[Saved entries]
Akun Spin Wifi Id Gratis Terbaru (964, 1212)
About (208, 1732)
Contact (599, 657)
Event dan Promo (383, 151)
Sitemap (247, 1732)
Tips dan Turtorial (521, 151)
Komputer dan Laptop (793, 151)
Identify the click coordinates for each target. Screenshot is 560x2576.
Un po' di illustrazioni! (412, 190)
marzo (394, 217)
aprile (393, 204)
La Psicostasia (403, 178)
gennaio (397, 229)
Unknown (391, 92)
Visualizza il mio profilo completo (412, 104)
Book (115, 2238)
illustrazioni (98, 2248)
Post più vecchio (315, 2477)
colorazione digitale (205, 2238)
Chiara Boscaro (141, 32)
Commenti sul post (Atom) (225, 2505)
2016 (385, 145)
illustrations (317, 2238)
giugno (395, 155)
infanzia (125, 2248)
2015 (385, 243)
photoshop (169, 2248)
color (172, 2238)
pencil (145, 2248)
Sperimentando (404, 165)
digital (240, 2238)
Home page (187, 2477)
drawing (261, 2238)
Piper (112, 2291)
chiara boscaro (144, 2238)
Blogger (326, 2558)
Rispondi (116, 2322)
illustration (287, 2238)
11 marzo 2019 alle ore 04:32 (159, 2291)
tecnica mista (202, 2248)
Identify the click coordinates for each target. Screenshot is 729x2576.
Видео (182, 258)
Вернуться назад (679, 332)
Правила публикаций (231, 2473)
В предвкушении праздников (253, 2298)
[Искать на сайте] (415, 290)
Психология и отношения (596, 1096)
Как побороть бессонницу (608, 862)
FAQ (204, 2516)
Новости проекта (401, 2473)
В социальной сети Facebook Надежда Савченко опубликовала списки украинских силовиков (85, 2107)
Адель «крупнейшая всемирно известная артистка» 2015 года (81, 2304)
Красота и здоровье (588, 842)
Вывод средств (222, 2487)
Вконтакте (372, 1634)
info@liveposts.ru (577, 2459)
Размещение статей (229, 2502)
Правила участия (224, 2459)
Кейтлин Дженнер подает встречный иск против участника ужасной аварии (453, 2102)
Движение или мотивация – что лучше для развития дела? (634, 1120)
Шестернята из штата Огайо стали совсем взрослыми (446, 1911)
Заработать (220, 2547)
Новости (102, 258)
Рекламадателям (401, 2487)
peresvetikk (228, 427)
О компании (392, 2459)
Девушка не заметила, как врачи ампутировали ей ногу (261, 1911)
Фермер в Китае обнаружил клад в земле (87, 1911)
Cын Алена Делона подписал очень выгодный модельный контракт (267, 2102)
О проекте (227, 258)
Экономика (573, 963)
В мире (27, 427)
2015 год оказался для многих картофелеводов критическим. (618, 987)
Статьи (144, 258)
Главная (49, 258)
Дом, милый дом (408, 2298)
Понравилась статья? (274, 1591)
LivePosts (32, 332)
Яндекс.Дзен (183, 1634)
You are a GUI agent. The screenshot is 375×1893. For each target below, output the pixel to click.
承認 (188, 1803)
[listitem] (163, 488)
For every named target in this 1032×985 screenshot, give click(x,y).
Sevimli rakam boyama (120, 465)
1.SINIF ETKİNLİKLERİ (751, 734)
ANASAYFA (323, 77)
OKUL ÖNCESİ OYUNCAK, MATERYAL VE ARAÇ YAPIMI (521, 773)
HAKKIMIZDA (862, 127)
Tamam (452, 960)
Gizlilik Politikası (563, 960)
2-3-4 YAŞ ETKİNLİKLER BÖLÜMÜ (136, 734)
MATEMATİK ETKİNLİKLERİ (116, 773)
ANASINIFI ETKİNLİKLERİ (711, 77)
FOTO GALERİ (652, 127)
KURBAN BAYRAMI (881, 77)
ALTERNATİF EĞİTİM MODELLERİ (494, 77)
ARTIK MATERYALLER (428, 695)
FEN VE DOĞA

**WHAT THE TASK REQUIRES**
What is needed is an exact transcription of every record above.

**PROBLEM SOLUTION**
Akun Spin Wifi Id Gratis Terbaru (964, 1212)
About (208, 1732)
Contact (599, 657)
Event dan Promo (383, 151)
Sitemap (247, 1732)
Tips dan Turtorial (521, 151)
Komputer dan Laptop (793, 151)
Identify the click coordinates for each target. Screenshot is 560x2576.
Un po' di illustrazioni! (412, 190)
marzo (394, 217)
aprile (393, 204)
La Psicostasia (403, 178)
gennaio (397, 229)
Unknown (391, 92)
Visualizza il mio profilo completo (412, 104)
Book (115, 2238)
illustrazioni (98, 2248)
Post più vecchio (315, 2477)
colorazione digitale (205, 2238)
Chiara Boscaro (141, 32)
Commenti sul post (Atom) (225, 2505)
2016 (385, 145)
illustrations (317, 2238)
giugno (395, 155)
infanzia (125, 2248)
2015 (385, 243)
photoshop (169, 2248)
color (172, 2238)
pencil (145, 2248)
Sperimentando (404, 165)
digital (240, 2238)
Home page (187, 2477)
drawing (261, 2238)
Piper (112, 2291)
chiara boscaro (144, 2238)
Blogger (326, 2558)
Rispondi (116, 2322)
illustration (287, 2238)
11 marzo 2019 alle ore 04:32 (159, 2291)
tecnica mista (202, 2248)
Identify the click coordinates for each target. Screenshot is 729x2576.
Видео (182, 258)
Вернуться назад (679, 332)
Правила публикаций (231, 2473)
В предвкушении праздников (253, 2298)
[Искать на сайте] (415, 290)
Психология и отношения (596, 1096)
Как побороть бессонницу (608, 862)
FAQ (204, 2516)
Новости проекта (401, 2473)
В социальной сети Facebook Надежда Савченко опубликовала списки украинских силовиков (85, 2107)
Адель «крупнейшая всемирно известная артистка» 2015 года (81, 2304)
Красота и здоровье (588, 842)
Вывод средств (222, 2487)
Вконтакте (372, 1634)
info@liveposts.ru (577, 2459)
Размещение статей (229, 2502)
Правила участия (224, 2459)
Кейтлин Дженнер подает встречный иск против участника ужасной аварии (453, 2102)
Движение или мотивация – что лучше для развития дела? (634, 1120)
Шестернята из штата Огайо стали совсем взрослыми (446, 1911)
Заработать (220, 2547)
Новости (102, 258)
Рекламадателям (401, 2487)
peresvetikk (228, 427)
О компании (392, 2459)
Девушка не заметила, как врачи ампутировали ей ногу (261, 1911)
Фермер в Китае обнаружил клад в земле (87, 1911)
Cын Алена Делона подписал очень выгодный модельный контракт (267, 2102)
О проекте (227, 258)
Экономика (573, 963)
В мире (27, 427)
2015 год оказался для многих картофелеводов критическим. (618, 987)
Статьи (144, 258)
Главная (49, 258)
Дом, милый дом (408, 2298)
Понравилась статья? (274, 1591)
LivePosts (32, 332)
Яндекс.Дзен (183, 1634)
You are a GUI agent. The screenshot is 375×1893. For each target below, output the pixel to click.
承認 (188, 1803)
[listitem] (163, 488)
For every named target in this 1032×985 screenshot, give click(x,y).
Sevimli rakam boyama (120, 465)
1.SINIF ETKİNLİKLERİ (751, 734)
ANASAYFA (323, 77)
OKUL ÖNCESİ OYUNCAK, MATERYAL VE ARAÇ YAPIMI (521, 773)
HAKKIMIZDA (862, 127)
Tamam (452, 960)
Gizlilik Politikası (563, 960)
2-3-4 YAŞ ETKİNLİKLER BÖLÜMÜ (136, 734)
MATEMATİK ETKİNLİKLERİ (116, 773)
ANASINIFI ETKİNLİKLERİ (711, 77)
FOTO GALERİ (652, 127)
KURBAN BAYRAMI (881, 77)
ALTERNATİF EĞİTİM MODELLERİ (494, 77)
ARTIK MATERYALLER (428, 695)
FEN VE DOĞA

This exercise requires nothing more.